[Start of section]

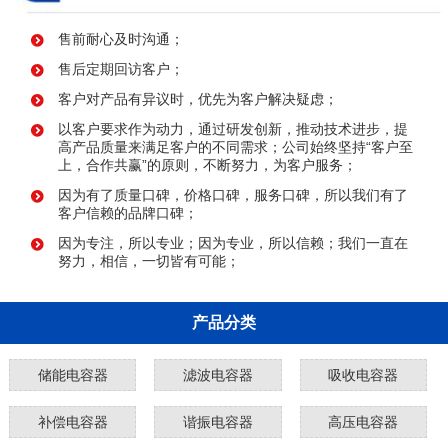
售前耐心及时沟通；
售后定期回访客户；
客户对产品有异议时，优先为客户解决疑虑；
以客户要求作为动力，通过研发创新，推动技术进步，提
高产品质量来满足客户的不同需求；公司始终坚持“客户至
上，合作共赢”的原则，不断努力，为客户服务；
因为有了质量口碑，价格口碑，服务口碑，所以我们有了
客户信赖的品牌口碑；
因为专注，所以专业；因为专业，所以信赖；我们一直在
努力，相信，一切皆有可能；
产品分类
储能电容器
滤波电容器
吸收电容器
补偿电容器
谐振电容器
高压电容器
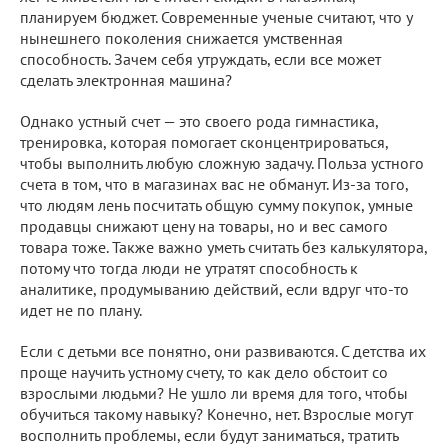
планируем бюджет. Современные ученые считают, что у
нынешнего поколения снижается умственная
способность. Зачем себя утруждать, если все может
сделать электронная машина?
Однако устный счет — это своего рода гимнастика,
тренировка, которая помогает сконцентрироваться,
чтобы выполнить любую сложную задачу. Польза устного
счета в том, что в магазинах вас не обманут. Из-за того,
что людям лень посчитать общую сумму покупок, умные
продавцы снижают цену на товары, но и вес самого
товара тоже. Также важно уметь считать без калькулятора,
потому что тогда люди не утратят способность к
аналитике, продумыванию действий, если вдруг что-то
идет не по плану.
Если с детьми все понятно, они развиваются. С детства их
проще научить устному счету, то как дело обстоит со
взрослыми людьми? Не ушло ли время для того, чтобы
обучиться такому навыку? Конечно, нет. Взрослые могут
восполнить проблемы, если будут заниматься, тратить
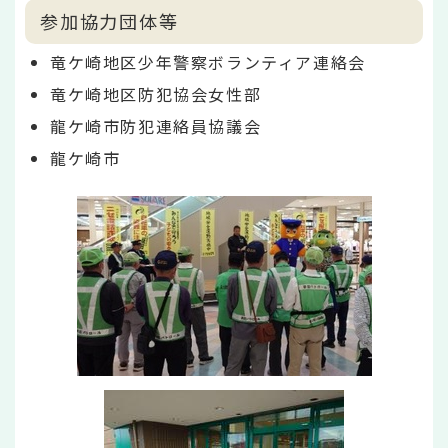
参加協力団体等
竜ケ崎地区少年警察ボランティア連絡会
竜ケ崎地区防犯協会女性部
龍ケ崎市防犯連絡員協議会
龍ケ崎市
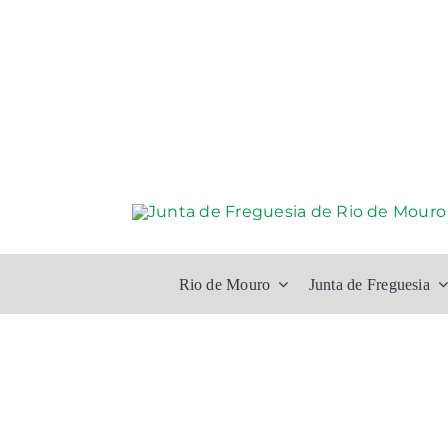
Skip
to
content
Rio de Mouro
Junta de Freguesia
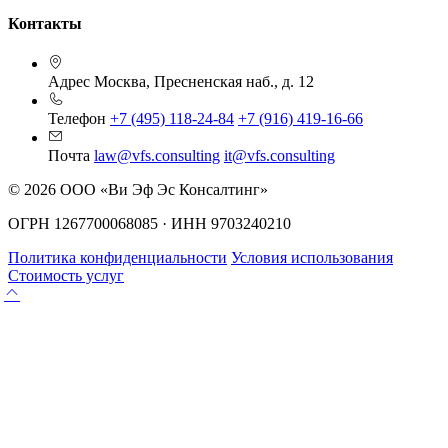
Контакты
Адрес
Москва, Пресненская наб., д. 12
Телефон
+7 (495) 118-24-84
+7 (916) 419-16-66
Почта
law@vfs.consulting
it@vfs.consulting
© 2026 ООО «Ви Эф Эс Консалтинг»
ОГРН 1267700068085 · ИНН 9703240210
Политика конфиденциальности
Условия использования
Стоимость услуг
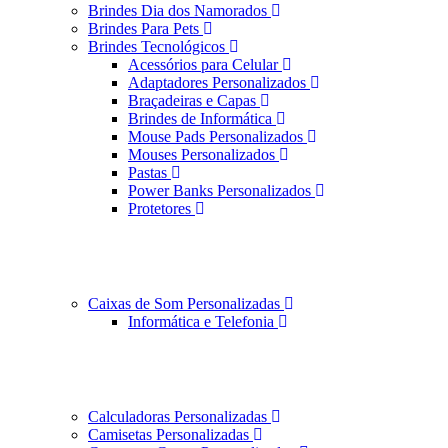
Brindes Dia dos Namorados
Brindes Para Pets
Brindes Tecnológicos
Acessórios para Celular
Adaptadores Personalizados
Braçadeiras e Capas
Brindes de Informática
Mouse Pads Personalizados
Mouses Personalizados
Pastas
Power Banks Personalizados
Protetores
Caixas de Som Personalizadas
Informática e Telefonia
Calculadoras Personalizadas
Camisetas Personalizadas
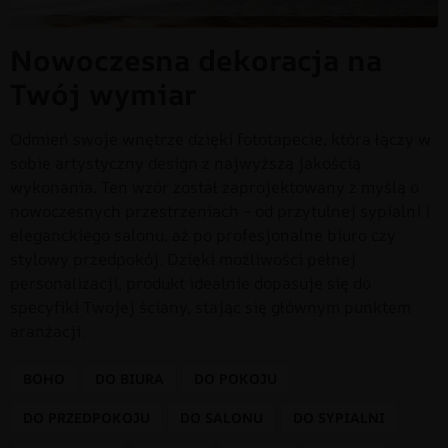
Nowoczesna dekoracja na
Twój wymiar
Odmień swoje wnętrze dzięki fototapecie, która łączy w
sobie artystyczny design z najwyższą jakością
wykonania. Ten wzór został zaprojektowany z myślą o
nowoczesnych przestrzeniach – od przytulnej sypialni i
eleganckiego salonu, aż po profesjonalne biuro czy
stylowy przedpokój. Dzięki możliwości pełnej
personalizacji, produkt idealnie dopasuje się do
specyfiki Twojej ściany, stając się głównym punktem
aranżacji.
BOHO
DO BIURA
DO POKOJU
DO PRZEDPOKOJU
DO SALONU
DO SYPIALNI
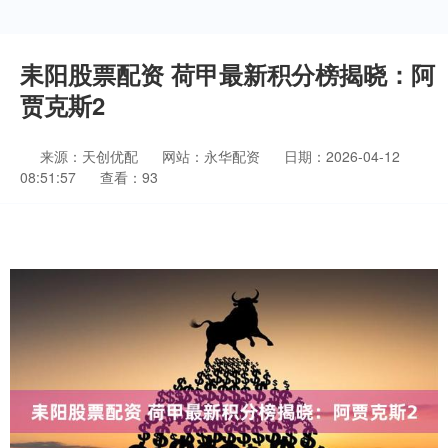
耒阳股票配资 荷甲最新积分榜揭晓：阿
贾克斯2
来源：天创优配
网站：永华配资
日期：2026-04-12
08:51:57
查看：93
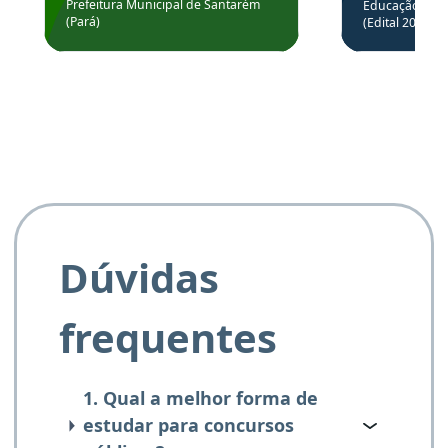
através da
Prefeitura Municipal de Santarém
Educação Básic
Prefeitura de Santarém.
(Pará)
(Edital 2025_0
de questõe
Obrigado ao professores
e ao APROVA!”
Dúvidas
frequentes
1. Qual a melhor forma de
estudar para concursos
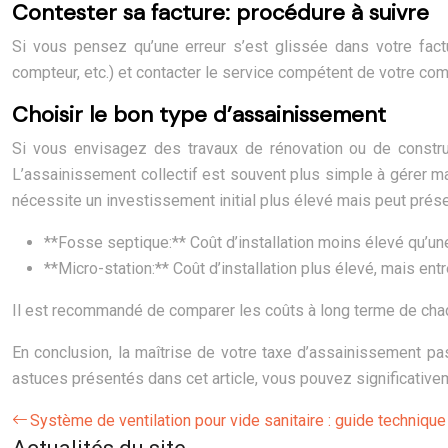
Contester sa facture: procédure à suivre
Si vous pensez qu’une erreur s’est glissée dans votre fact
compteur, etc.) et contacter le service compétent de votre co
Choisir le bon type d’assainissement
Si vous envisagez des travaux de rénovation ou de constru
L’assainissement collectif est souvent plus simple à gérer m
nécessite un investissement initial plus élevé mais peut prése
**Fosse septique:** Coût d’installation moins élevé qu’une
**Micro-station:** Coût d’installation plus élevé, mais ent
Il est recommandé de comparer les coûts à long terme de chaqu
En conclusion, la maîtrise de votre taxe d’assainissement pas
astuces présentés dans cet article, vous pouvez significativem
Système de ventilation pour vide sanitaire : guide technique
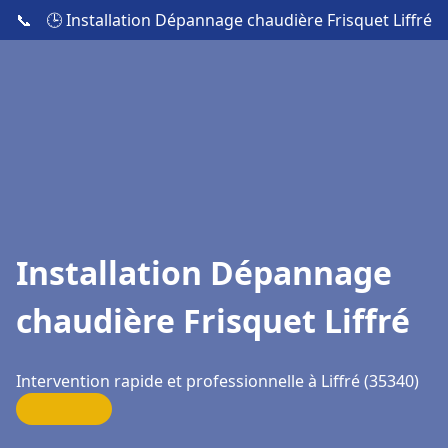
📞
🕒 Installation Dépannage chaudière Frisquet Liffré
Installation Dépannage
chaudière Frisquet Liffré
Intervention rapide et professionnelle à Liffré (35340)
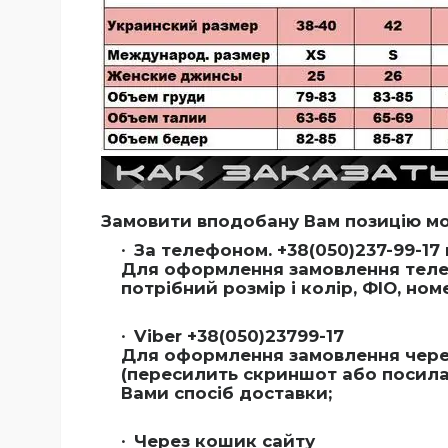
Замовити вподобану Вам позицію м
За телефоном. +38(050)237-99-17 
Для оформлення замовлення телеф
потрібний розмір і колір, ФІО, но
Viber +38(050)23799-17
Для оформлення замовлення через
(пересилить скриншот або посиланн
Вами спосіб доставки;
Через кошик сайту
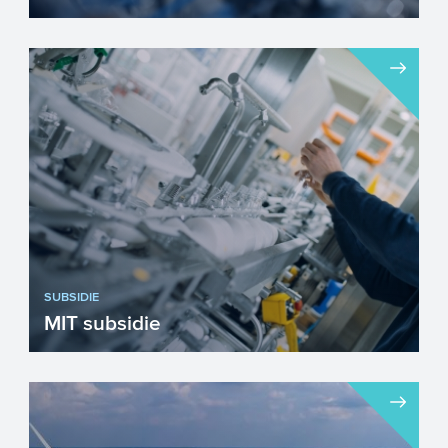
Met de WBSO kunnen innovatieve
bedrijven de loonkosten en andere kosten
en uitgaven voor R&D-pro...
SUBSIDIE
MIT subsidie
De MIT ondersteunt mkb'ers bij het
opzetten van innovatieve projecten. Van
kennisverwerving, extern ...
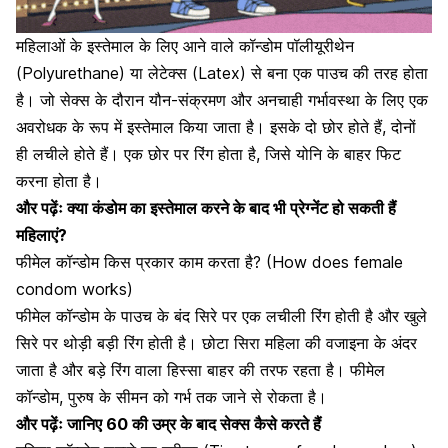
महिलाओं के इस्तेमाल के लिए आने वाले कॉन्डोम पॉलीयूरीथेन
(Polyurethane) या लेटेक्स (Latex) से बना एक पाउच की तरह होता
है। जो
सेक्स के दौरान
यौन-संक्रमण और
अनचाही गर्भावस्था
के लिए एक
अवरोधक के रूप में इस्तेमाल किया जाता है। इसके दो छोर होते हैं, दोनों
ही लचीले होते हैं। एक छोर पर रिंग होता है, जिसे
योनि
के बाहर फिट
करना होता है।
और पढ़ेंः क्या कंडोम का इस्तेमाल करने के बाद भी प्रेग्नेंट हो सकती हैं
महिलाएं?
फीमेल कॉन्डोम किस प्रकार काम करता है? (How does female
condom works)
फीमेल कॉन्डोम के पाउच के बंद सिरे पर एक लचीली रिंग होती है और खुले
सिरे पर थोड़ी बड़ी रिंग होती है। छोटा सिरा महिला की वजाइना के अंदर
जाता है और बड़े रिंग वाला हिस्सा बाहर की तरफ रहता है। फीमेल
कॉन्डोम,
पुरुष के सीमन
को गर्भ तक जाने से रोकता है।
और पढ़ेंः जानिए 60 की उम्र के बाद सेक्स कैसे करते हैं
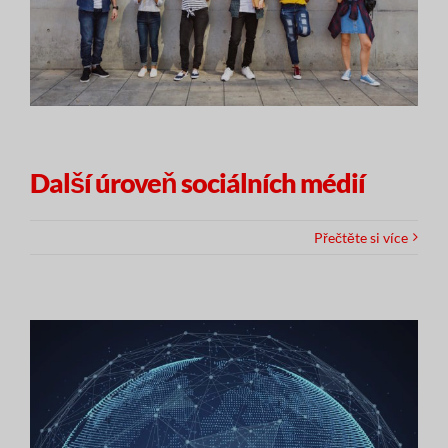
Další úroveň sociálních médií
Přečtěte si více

[End of section]

» **YOUR TASK**: Could you please find every line of the listing above holding the string "Personalizadas" and copy it?

» **SOLUTION TO THE EXERCISE**:
Caixas de Som Personalizadas
Calculadoras Personalizadas
Camisetas Personalizadas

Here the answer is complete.